会社員の社会でコスられ倒されている表現として「2月は逃げる」があります。営業系の朝礼などで月初に部長からドヤられてイヤな思いをしているヤングリーマン&ウーマンもいることでしょう。

大丈夫です、あと数年もすれば今度はあなたがドヤ顔で「えー、1月は行く、2月は逃げる…」なんて訓示をたれる番です。

と、いうわけで2月に感じたり、考えたことをつらつら振り返ります。


55歳にして池林房がわかる

東京の酒飲みで年季が入っている人ならみんな大好きなチェーン店があります。椎名誠さん一派の太田トクヤさんが経営する『房チェーン』です。

房チェーンは池林房、陶玄房、浪漫房といった渋い居酒屋を新宿に数店舗展開。いずれもオープン当初からひと味違う家庭料理とこだわりの酒、そして妙に客慣れした店員の心温まる接客に多くの文化人が集う名店ばかりです。

わたしも椎名さんの書籍で池林房を知り、沢野ひとし画伯のエッセイで太田トクヤさんを知る、といった東日本なんでもケトばす的薫陶を受けた者として、新宿で働きはじめて3年目、多少金まわりがよくなってきた頃からいそいそと足を向けるようになりました。

しかし、しかしです。

実をいうと、正直、わたしと房チェーンのお店は相性があまりよろしくありませんでした。接客はともかく、そして酒もともかく、料理が決定的にあわなかったんです。あと店の雰囲気からどことなく拒まれている感もあり落ち着けなかった。ほんと、すんません。

とはいえことあるごとに利用はしていました。あるときは主宰する求人広告コピー塾の打ち上げに、あるときは可愛がっているお弟子ちゃんの父上が上京してきた際のおもてなしに。

しかしそれらは周囲の世話役のような人たちが(ハヤカワはきっとあの店が好きだろう)と気をきかせて店を選んでくれていたわけで。

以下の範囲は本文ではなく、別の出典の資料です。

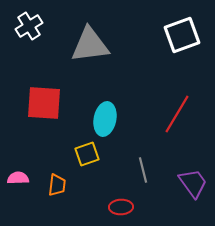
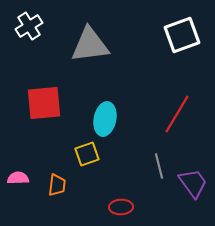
red square: rotated 9 degrees counterclockwise
gray line: moved 16 px right, 4 px up
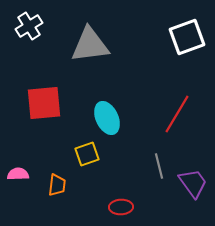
white square: moved 5 px right, 2 px down
cyan ellipse: moved 2 px right, 1 px up; rotated 36 degrees counterclockwise
pink semicircle: moved 4 px up
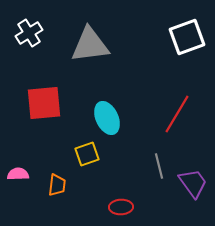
white cross: moved 7 px down
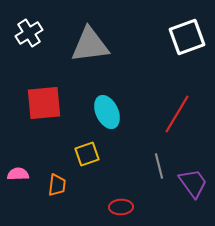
cyan ellipse: moved 6 px up
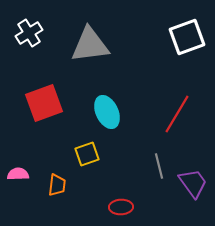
red square: rotated 15 degrees counterclockwise
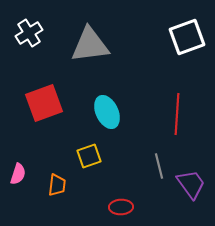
red line: rotated 27 degrees counterclockwise
yellow square: moved 2 px right, 2 px down
pink semicircle: rotated 110 degrees clockwise
purple trapezoid: moved 2 px left, 1 px down
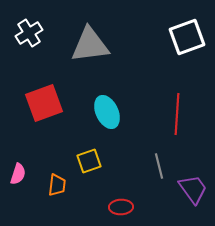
yellow square: moved 5 px down
purple trapezoid: moved 2 px right, 5 px down
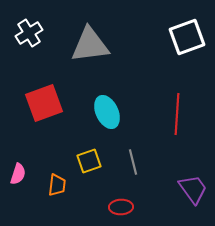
gray line: moved 26 px left, 4 px up
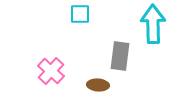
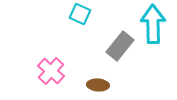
cyan square: rotated 25 degrees clockwise
gray rectangle: moved 10 px up; rotated 32 degrees clockwise
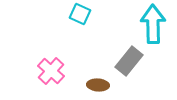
gray rectangle: moved 9 px right, 15 px down
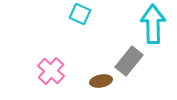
brown ellipse: moved 3 px right, 4 px up; rotated 15 degrees counterclockwise
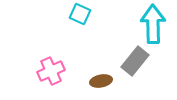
gray rectangle: moved 6 px right
pink cross: rotated 24 degrees clockwise
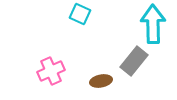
gray rectangle: moved 1 px left
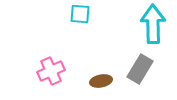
cyan square: rotated 20 degrees counterclockwise
gray rectangle: moved 6 px right, 8 px down; rotated 8 degrees counterclockwise
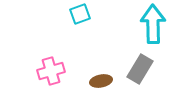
cyan square: rotated 25 degrees counterclockwise
pink cross: rotated 8 degrees clockwise
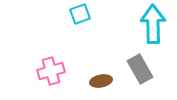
gray rectangle: rotated 60 degrees counterclockwise
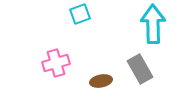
pink cross: moved 5 px right, 8 px up
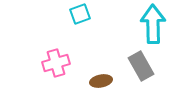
gray rectangle: moved 1 px right, 3 px up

その頃のわたしは、自分から率先して房チェーンに足を運ぶことはありませんでした。ほんと、すんません。シーナファン失格です。

ぐるっとまわって池林房

ところが、ついせんだって、かつて西新宿の高層オフィスで辛酸をともに舐めた後輩が東京を離れて福岡に行くという。そのあと一年ほどしたらネパールに移住するので飲みませんか、というではないですか。

これは今生の別れになるに違いない、とふんだわたしは快諾し、では新宿三丁目で飲もう、かつて一緒に痛飲した『どん底』でも…と思った瞬間、なぜか脳裏に池林房が浮かんだのであります。

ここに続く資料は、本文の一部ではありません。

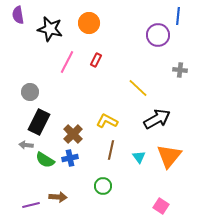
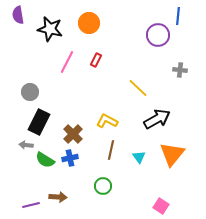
orange triangle: moved 3 px right, 2 px up
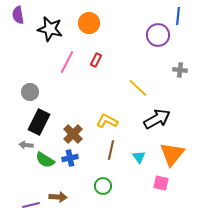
pink square: moved 23 px up; rotated 21 degrees counterclockwise
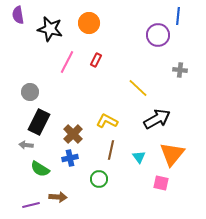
green semicircle: moved 5 px left, 9 px down
green circle: moved 4 px left, 7 px up
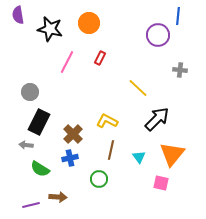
red rectangle: moved 4 px right, 2 px up
black arrow: rotated 16 degrees counterclockwise
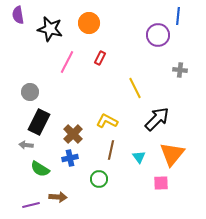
yellow line: moved 3 px left; rotated 20 degrees clockwise
pink square: rotated 14 degrees counterclockwise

こういうときは直感に頼るべしと思い、彼に池林房で落ち合おうと伝えました。なんとなく最後に池林房っていいんじゃないか、と思ったんですね。あとお互い年とってそんなに飯食うわけじゃなし、と。

で、当日。30分ほど先に入店し、ビールでひとり、後輩とのあれこれに思いを馳せていました。不思議なことに、なんとなくそれまでよそよそしかった店の空気が今日は妙に馴染むな、なんて思いながら。

ここの生はうまい

そうして軽いつまみを、と2~3品頼んだのですが、これがどうしたことか、しみじみ美味しい。しみじみと旨いのです。

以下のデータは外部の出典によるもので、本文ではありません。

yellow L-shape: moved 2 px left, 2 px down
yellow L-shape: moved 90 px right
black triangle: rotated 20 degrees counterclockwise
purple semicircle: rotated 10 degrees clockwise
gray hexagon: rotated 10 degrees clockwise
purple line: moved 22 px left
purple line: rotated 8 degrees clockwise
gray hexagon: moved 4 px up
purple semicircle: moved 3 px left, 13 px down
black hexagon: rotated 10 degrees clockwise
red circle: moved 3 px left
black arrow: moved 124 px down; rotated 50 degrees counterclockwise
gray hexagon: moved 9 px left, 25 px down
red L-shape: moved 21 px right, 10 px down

いや、どうしたことか、とは大変失礼なのですが、あれほど惹かれなかった池林房の料理一品一品が、めちゃくちゃ美味に感じられたのです。

人間、あまりにも不意に美味しいものに出会うとスマホでの撮影など忘れてしまうもの。わたしも一枚も料理の写真は撮っておりません。それぐらい全部美味しかった。

なんでもないまぐろの刺身、タコのマリネ、もやし炒め、厚揚げ。ほんとうにどれもなんでもない料理ばかり。だけど旨い。なぜか旨い。

中でも若鶏と季節野菜の味噌マヨネーズ炒めは絶品中の絶品。そうそう、こういうのが喰いたかったんだよ、と思わず膝を叩いたら店員の兄さんに不思議な顔をされたぐらいです。

同時に、無骨なカウンターの造りやお世辞にも座り心地の良いとはいえない椅子にも、最近の豪華風だけど実はハリボテなインチキインテリアにはない味わいを感じられるように。

きっと、年を取って、わたしもようやく新宿三丁目で飲む資格を得られたのだと思います。55歳にして池林房がわかった。後輩とのお別れの夜が、三丁目とのはじまりの夜になったわけです。

後輩に幸あれ。お前のぶんまで池林房に通っとくわ。死ぬなよ。


落語、すごい、やばい

さる2月24日の土曜日。わたしは生まれてはじめて生の落語を体験した。小口とはいえ株主として応援している出版社『ひろのぶと株式会社』主催のイベント『立川談笑 立川吉笑 親子会』に参加したのである。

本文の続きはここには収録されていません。